In school, my hands could not follow my thoughts, which occurred very fast. My teachers’ explanations did not interest me, nor gave me any satisfaction. This was why I could not take notes, or concentrate on what they said. Instead, I was lost in my own thoughts all the time. Because of my highly introspective personality, I had no friends. The only one who talked to me and became my friend was my father.
My father never scolded when I showed him my consistently poor grades. As a life-long career schoolteacher, he was no doubt perplexed, feeling, “I have never seen a child like you in my life.” Instead, he always encouraged me, saying, “Great talents mature late; you will become a great person later.” The reason why I did not lose courage, despite my lackluster school life, was because of his positive messages, which became deeply rooted inside of me.
When I was in high school, out of curiosity I began to smoke cigarettes. Soon, my father found this out. I expected that he would furiously berate me, but he did not say a word. Instead, the next day he bought me a dozen packs of cigarettes. While he himself smoked a cheap brand, he advised me to smoke good-quality cigarettes if I really wanted to smoke. I made up my mind then not to smoke again in my whole life. He had again educated me to have good thoughts and form good habits.
After graduating from high school, I was not interested in attending a university; I twice failed the entrance examination. Without a clear goal, I spent my time teaching the children in his town what I had studied – Taekwondo and Aikido martial arts.
One day, my father suddenly retired from his school position. I believe that he might have felt doubt in encouraging me as a late bloomer. He was in effect saying that a person who failed to properly teach his own son lacked the credibility to teach students.
My father gave me half of his retirement grant, telling me to play the role of the eldest son by using the money to invest in a business for me and support my younger brothers. So, I opened my own Taekwondo studio in the daytime, and went to a university in the evening. I began to take care of my brothers and behave as the head of the family.

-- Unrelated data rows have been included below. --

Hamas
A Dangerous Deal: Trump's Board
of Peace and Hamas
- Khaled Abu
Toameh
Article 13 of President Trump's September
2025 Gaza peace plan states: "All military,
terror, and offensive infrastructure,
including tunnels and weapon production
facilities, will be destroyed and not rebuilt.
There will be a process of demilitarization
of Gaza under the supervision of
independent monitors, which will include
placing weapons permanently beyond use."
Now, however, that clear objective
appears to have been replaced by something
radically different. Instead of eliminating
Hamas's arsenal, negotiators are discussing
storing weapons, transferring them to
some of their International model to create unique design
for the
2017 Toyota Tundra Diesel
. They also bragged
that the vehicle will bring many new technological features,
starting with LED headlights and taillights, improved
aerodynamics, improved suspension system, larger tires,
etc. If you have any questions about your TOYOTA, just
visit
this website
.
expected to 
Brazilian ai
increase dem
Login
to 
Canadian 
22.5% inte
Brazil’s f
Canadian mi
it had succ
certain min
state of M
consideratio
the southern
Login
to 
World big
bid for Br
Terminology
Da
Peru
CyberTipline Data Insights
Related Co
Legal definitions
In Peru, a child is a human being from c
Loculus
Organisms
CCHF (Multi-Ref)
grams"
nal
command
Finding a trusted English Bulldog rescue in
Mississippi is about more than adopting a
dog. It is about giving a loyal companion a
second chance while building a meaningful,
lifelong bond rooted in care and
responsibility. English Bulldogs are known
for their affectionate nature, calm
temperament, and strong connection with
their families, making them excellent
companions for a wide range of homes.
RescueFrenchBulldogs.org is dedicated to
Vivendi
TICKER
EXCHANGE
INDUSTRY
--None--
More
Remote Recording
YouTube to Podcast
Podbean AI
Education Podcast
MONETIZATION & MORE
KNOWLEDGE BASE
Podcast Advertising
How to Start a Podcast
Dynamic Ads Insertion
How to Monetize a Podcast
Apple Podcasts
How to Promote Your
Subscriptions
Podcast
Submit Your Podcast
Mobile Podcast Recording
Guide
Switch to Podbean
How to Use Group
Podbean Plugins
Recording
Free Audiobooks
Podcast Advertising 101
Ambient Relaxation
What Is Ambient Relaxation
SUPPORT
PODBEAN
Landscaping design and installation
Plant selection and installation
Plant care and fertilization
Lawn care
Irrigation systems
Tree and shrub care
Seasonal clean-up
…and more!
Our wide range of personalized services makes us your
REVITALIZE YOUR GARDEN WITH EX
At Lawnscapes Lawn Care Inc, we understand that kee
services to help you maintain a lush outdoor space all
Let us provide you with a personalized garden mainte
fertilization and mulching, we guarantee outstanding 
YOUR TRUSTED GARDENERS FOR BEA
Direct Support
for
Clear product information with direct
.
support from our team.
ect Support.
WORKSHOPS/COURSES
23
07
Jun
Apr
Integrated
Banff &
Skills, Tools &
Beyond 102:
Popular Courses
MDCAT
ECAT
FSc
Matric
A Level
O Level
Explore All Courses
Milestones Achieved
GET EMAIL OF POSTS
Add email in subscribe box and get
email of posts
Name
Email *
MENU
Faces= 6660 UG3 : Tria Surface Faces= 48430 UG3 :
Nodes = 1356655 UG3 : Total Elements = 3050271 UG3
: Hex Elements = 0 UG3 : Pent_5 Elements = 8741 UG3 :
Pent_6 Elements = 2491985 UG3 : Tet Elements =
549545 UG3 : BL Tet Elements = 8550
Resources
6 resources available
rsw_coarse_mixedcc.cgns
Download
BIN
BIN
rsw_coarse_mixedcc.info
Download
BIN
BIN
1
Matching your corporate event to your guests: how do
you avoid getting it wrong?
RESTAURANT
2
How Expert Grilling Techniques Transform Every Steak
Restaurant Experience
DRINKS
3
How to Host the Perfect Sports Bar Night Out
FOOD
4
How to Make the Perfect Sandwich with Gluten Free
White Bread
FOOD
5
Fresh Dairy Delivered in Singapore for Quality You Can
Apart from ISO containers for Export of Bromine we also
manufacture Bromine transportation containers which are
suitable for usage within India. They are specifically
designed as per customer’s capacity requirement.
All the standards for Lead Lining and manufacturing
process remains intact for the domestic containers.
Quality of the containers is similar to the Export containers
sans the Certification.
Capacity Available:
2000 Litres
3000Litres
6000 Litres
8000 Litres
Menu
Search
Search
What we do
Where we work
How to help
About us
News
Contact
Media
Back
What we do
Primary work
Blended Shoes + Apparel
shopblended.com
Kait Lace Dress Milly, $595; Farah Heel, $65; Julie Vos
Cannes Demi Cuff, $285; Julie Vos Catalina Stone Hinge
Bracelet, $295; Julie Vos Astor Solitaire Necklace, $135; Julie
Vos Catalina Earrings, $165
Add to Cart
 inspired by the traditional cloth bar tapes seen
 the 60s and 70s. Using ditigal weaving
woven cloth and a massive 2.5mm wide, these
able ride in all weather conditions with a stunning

I deeply feel that it was the power of belief, unconditional love and other positive messages that my father planted in my young brain that enabled me to become ambitious and confident as I have lived my life since then. These attitudes proved invaluable when I went through my ordeal on Mount Moak, South Korea, meditating to discover the deeper reality of my life at 30 years of age; when I taught body-mind health exercises for free at a local park for five years; and when I came alone to the United State to live, and work to create an international base for sharing my holistic fitness principles and practices, which today I call Brain Education.
Because of the challenging experience of my own schooling, I developed the concept of the Brain Operating System, and realized the principle, “Good news makes a good brain.” Thanks to the model of Jangsaeng (longevity) that my father showed me, I have devised a way of living a Jangsaeng life to realize one’s dream, while being healthy and happy. I offer my deepest gratitude to my father again and again.